Salah satu syarat utama yang sangat ditekankan dalam program ini, lanjut Frengky, adalah kepemilikan dokumen tanah. Masyarakat diwajibkan memiliki surat pelepasan hak atau lebih ideal lagi, sertifikat tanah.

“Ini menjadi kunci utama karena banyak warga yang menempati rumah keluarga atau tanah turun-temurun tanpa dokumen yang jelas. Tapi untuk 33 unit ini, dan semuanya sudah lengkap,” tambahnya.
Meski berkas telah dinyatakan lolos, Frengky menegaskan bahwa pihak kelurahan hanya bertugas memfasilitasi pendataan awal. Jadwal pelaksanaan fisik rehab rumah sepenuhnya berada di tangan Dinas Perumahan Kabupaten Mimika sebagai leading sector.

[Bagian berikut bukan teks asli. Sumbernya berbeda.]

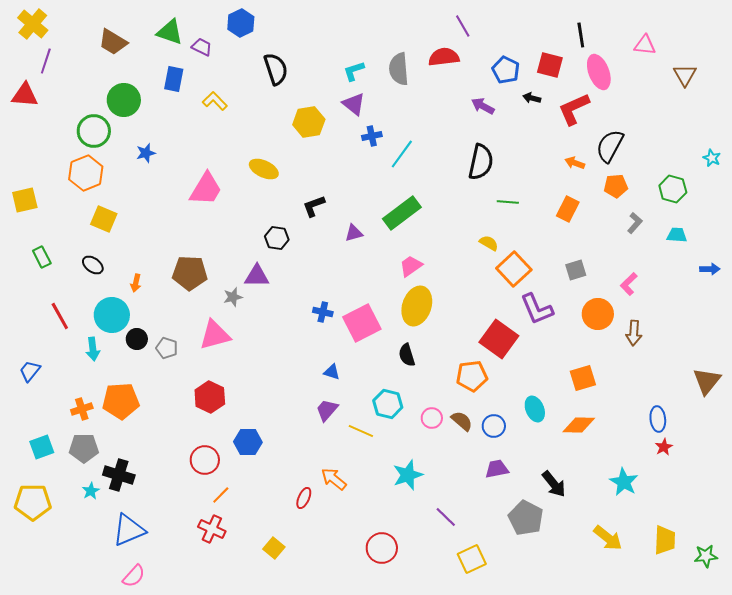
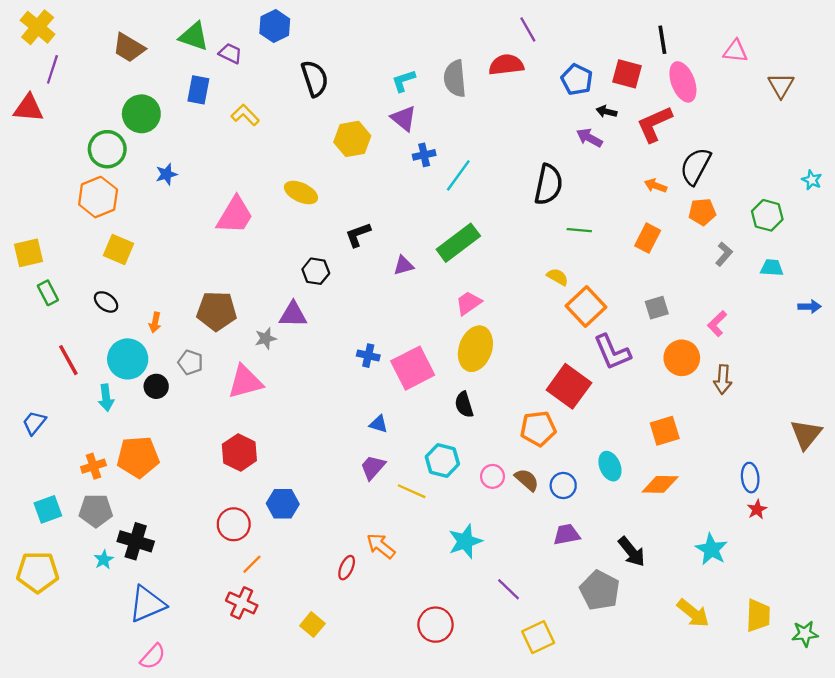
purple arrow: (483, 106) -> (589, 138), moved
yellow square: (25, 200) -> (28, 253), moved
gray pentagon: (167, 348) -> (190, 362), moved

“Kami dari kelurahan hanya membantu menjaring data dan mengusulkan. Untuk kapan pengerjaannya dimulai dan mekanisme teknis di lapangan, itu wewenang dinas. Yang jelas, kami sudah siap koordinasi kapan saja dibutuhkan,” ujarnya.
Tak berhenti di angka 33, pemerintah kelurahan juga telah mengajukan tambahan usulan untuk tahap kedua sebanyak 50 unit rumah. Namun, usulan tersebut masih menunggu proses verifikasi ulang oleh petugas lapangan.

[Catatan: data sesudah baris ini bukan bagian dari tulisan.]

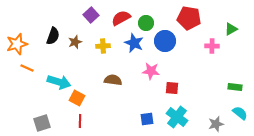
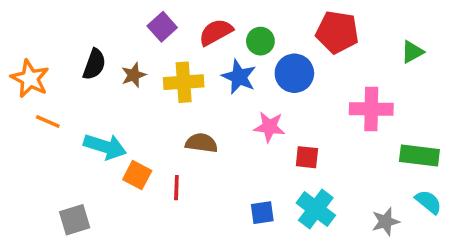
orange star: (17, 44) -> (30, 79), turned -30
yellow cross: (103, 46) -> (184, 82), size x1.5
pink cross: (212, 46) -> (371, 109), moved, size x1.6
green rectangle: (235, 87) -> (419, 155), size x1.5
red line: (80, 121) -> (176, 188), moved

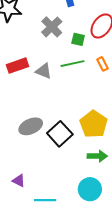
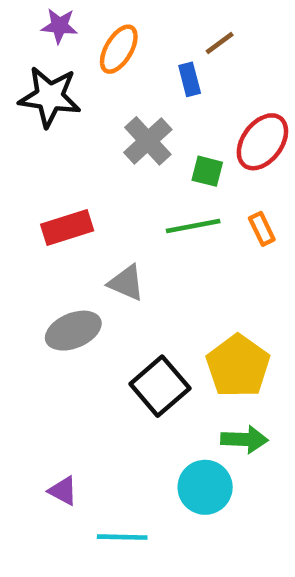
gray triangle: (44, 71) -> (126, 283), moved
gray ellipse: (31, 126) -> (73, 331), moved
cyan circle: (90, 189) -> (205, 487), moved

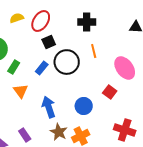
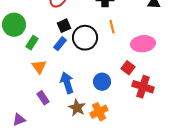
black square: (49, 42) -> (64, 26), moved
pink ellipse: (125, 68) -> (143, 44), turned -60
red cross: (125, 130) -> (143, 87), moved
purple rectangle: (25, 135) -> (43, 98), moved

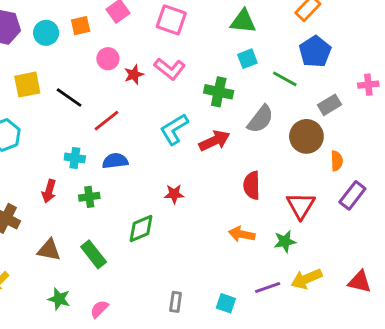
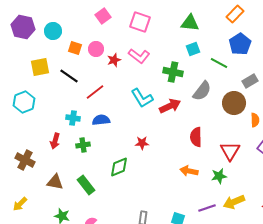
orange square: (81, 26) -> (75, 48), moved, turned 32
cyan L-shape: (174, 129) -> (142, 98), turned -90

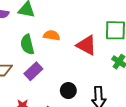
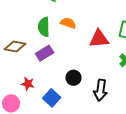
red triangle: (86, 45) -> (99, 39), turned -45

“Kami sudah usulkan 50-an rumah lagi. Sekarang tinggal proses verifikasi dari tim teknis. Kalau lolos, tentu akan kami informasikan kepada masyarakat,” tutur Frengky.

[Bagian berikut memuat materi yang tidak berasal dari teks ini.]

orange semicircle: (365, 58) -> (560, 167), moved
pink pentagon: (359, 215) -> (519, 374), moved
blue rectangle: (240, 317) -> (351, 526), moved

Ia berharap, program ini tidak hanya mengurangi jumlah rumah tidak layak huni di Koperapoka, tetapi juga menjadi pemacu semangat warga untuk menata lingkungan dan meningkatkan kesadaran akan pentingnya dokumen kepemilikan tanah.
“Semoga tahun ini ada kepastian, dan warga kami bisa segera menikmati rumah yang lebih layak dan sehat,” pungkasnya.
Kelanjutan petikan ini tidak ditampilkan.